# Dog for sale



## donnaw (May 13, 2011)

A guy is driving around the backwoods of Montana and he sees a sign in front of a broken down shanty-style house: 'Talking Dog For Sale '. He rings the bell and the owner appears and tells him the dog is in the backyard.

The guy goes into the backyard and sees a nice looking Labrador retriever sitting there.

'You talk?' he asks.

'Yep,' the Lab replies.

After the guy recovers from the shock of hearing a dog talk, he says 'So, what's your story?' 
The Lab looks up and says, 'Well, I discovered that I could talk when I was pretty young. I wanted to help the government, so I told the CIA. In no time at all they had me jetting from country to country, sitting in rooms with spies and world leaders, because no one figured a dog would be eavesdropping.' 
'I was one of their most valuable spies for eight years running.. But the jetting around really tired me out, and I knew I wasn't getting any younger so I decided to settle down. I signed up for a job at the airport to do some undercover security, wandering near suspicious characters and listening in. I uncovered some incredible dealings and was awarded a batch of medals.' 'I got married, had a mess of puppies, and now I'm just retired.'

The guy is amazed. He goes back in and asks the owner what he wants for the dog.

"Ten dollars", the guy says.

Ten dollars? This dog is amazing! Why on earth are you selling him so cheap?

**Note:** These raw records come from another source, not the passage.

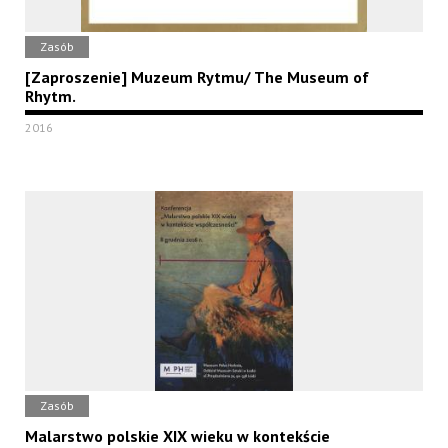
Zasób
[Zaproszenie] Muzeum Rytmu/ The Museum of
Rhytm.
2016
Zasób
Malarstwo polskie XIX wieku w kontekście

"Because he's a liar that's why, he never did any of that stuff."


----------



## davelincs (Jan 1, 2010)

:lol: :lol:


----------



## YELLOW_TT (Feb 25, 2004)

:lol: :lol:


----------



## YELLOW_TT (Feb 25, 2004)

:lol: :lol:


----------



## T3RBO (Dec 9, 2003)

:lol: :lol: :lol:


----------



## trev (Aug 5, 2005)

:lol: :lol:


----------



## Charlie (Dec 15, 2006)

Heard it before but still made me laugh :lol: :lol: :lol:


----------



## John-H (Jul 13, 2005)

:lol: :lol:


----------



## CWJ (Aug 24, 2010)

:lol: :lol: :lol:


----------



## Dingabell (Aug 8, 2010)

:lol: :lol:


----------